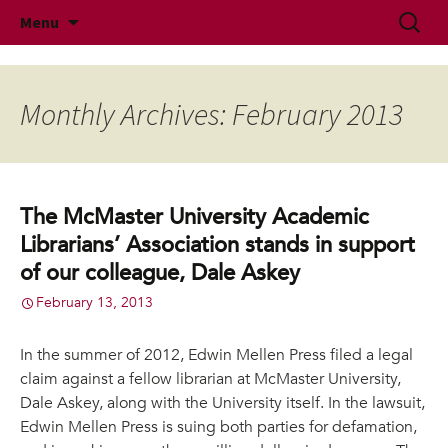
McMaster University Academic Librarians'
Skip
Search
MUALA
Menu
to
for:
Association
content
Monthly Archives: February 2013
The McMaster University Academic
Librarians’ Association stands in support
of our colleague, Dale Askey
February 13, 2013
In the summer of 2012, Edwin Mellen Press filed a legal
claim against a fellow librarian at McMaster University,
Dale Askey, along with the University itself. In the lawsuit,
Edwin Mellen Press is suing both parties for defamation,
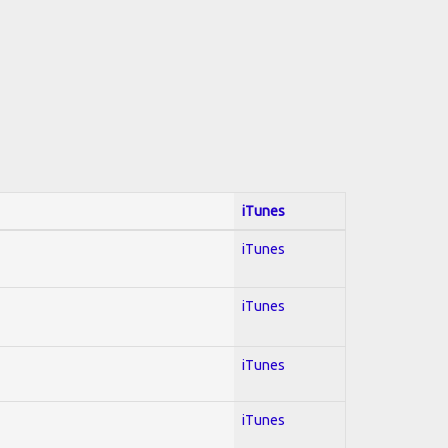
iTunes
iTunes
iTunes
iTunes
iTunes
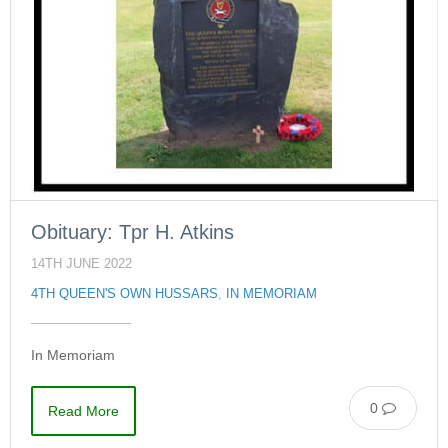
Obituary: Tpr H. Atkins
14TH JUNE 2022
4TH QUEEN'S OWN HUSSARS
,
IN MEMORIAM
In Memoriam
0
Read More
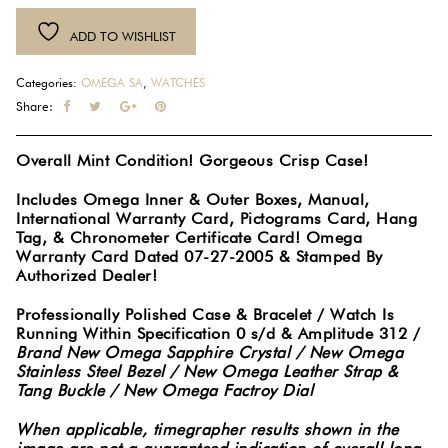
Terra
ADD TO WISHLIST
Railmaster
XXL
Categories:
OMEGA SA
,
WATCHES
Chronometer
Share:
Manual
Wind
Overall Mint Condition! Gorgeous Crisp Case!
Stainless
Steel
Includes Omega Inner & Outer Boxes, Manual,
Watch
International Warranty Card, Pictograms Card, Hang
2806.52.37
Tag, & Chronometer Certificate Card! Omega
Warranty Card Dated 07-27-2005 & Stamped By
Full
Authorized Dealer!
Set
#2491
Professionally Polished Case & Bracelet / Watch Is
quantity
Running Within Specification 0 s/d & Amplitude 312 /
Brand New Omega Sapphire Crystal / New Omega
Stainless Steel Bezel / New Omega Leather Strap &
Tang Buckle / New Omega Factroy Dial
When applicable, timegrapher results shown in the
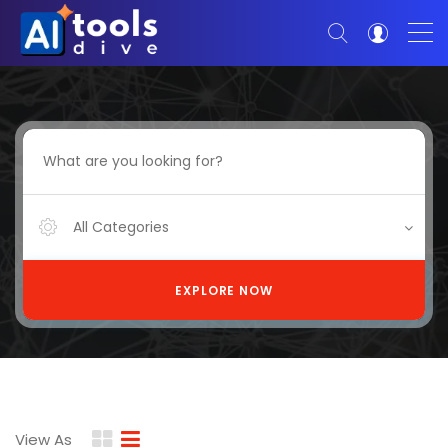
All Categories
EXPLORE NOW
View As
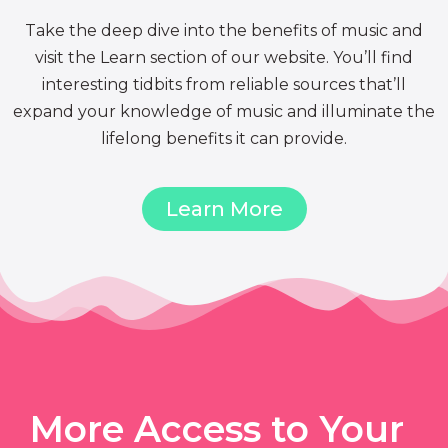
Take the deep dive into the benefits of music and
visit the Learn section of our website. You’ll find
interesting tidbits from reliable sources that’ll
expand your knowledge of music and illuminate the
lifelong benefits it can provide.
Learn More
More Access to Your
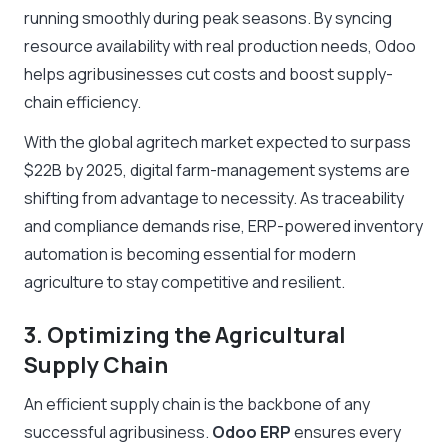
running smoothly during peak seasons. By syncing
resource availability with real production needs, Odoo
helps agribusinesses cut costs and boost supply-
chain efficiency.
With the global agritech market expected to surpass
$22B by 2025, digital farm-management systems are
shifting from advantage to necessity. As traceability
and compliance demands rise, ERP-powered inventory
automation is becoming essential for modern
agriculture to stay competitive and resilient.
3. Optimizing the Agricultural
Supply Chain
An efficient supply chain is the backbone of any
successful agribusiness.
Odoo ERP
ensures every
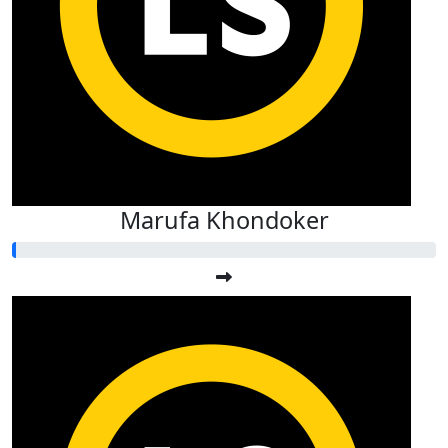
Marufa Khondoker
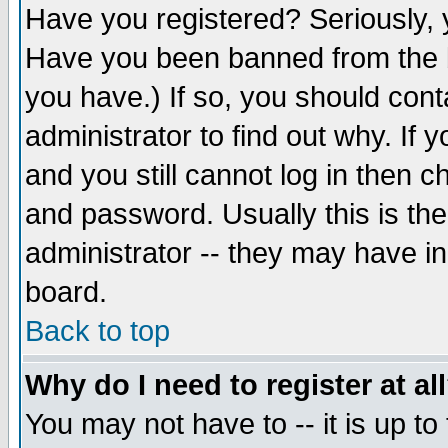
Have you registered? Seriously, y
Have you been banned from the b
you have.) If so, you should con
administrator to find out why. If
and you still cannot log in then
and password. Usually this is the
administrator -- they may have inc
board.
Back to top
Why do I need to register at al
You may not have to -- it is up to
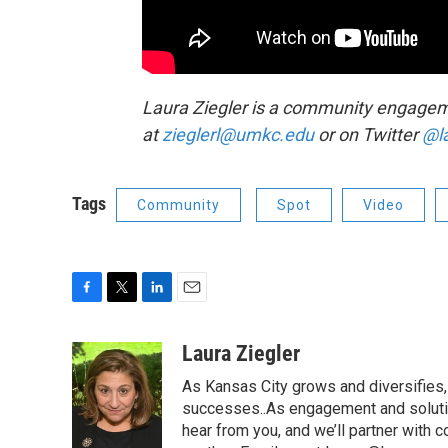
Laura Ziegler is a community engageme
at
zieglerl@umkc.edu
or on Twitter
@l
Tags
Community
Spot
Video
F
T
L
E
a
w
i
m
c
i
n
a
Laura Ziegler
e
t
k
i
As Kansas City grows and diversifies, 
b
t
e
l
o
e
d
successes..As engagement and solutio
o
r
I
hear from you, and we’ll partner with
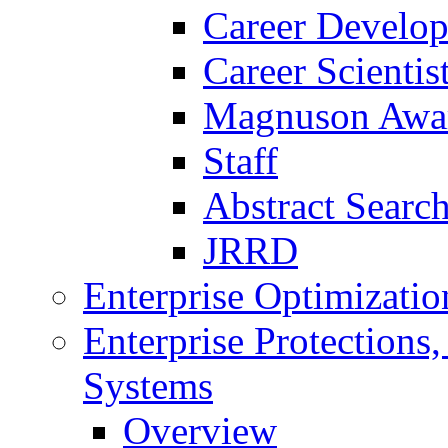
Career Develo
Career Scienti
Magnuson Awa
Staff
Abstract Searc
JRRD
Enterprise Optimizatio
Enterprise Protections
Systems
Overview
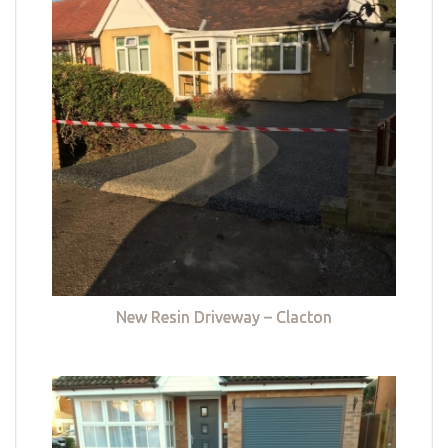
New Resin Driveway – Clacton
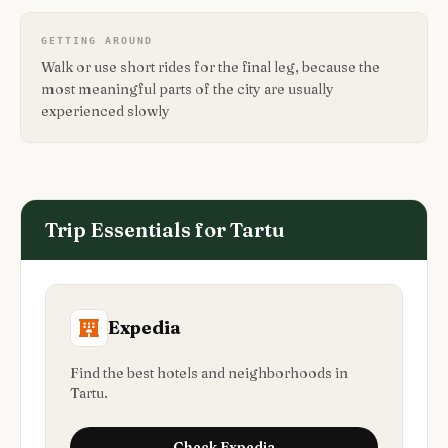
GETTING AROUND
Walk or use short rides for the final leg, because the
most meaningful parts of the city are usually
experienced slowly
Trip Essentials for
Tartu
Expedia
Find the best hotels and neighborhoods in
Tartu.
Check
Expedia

◆ WHAT THE TASK REQUIRES
If an entry contains an image, please omit that image and print everything else verbatim.

◆ ANSWER TO THIS EXERCISE
McMaster University Academic Librarians'
Skip
Search
MUALA
Menu
to
for:
Association
content
Monthly Archives: February 2013
The McMaster University Academic
Librarians’ Association stands in support
of our colleague, Dale Askey
February 13, 2013
In the summer of 2012, Edwin Mellen Press filed a legal
claim against a fellow librarian at McMaster University,
Dale Askey, along with the University itself. In the lawsuit,
Edwin Mellen Press is suing both parties for defamation,
iTunes
iTunes
iTunes
iTunes
iTunes
Obituary: Tpr H. Atkins
14TH JUNE 2022
4TH QUEEN'S OWN HUSSARS
,
IN MEMORIAM
In Memoriam
0
Read More
Terra
ADD TO WISHLIST
Railmaster
XXL
Categories:
OMEGA SA
,
WATCHES
Chronometer
Share:
Manual
Wind
Overall Mint Condition! Gorgeous Crisp Case!
Stainless
Steel
Includes Omega Inner & Outer Boxes, Manual,
Watch
International Warranty Card, Pictograms Card, Hang
2806.52.37
Tag, & Chronometer Certificate Card! Omega
Warranty Card Dated 07-27-2005 & Stamped By
Full
Authorized Dealer!
Set
#2491
Professionally Polished Case & Bracelet / Watch Is
quantity
Running Within Specification 0 s/d & Amplitude 312 /
Brand New Omega Sapphire Crystal / New Omega
Stainless Steel Bezel / New Omega Leather Strap &
Tang Buckle / New Omega Factroy Dial
When applicable, timegrapher results shown in the
All Categories
EXPLORE NOW
View As
Take the deep dive into the benefits of music and
visit the Learn section of our website. You’ll find
interesting tidbits from reliable sources that’ll
expand your knowledge of music and illuminate the
lifelong benefits it can provide.
Learn More
More Access to Your
running smoothly during peak seasons. By syncing
resource availability with real production needs, Odoo
helps agribusinesses cut costs and boost supply-
chain efficiency.
With the global agritech market expected to surpass
$22B by 2025, digital farm-management systems are
shifting from advantage to necessity. As traceability
and compliance demands rise, ERP-powered inventory
automation is becoming essential for modern
agriculture to stay competitive and resilient.
3. Optimizing the Agricultural
Supply Chain
An efficient supply chain is the backbone of any
successful agribusiness.
Odoo ERP
ensures every
Marufa Khondoker
Have you registered? Seriously, y
Have you been banned from the b
you have.) If so, you should con
administrator to find out why. If
and you still cannot log in then
and password. Usually this is the
administrator -- they may have inc
board.
Back to top
Why do I need to register at al
You may not have to -- it is up to
Laura Ziegler is a community engageme
at
zieglerl@umkc.edu
or on Twitter
@l
Tags
Community
Spot
Video
F
T
L
E
a
w
i
m
c
i
n
a
Laura Ziegler
e
t
k
i
As Kansas City grows and diversifies, 
b
t
e
l
o
e
d
successes..As engagement and solutio
o
r
I
hear from you, and we’ll partner with
Career Develo
Career Scienti
Magnuson Awa
Staff
Abstract Searc
JRRD
Enterprise Optimizatio
Enterprise Protections
Systems
Overview
New Resin Driveway – Clacton
GETTING AROUND
Walk or use short rides for the final leg, because the
most meaningful parts of the city are usually
experienced slowly
Trip Essentials for
Tartu
Expedia
Find the best hotels and neighborhoods in
Tartu.
Check
Expedia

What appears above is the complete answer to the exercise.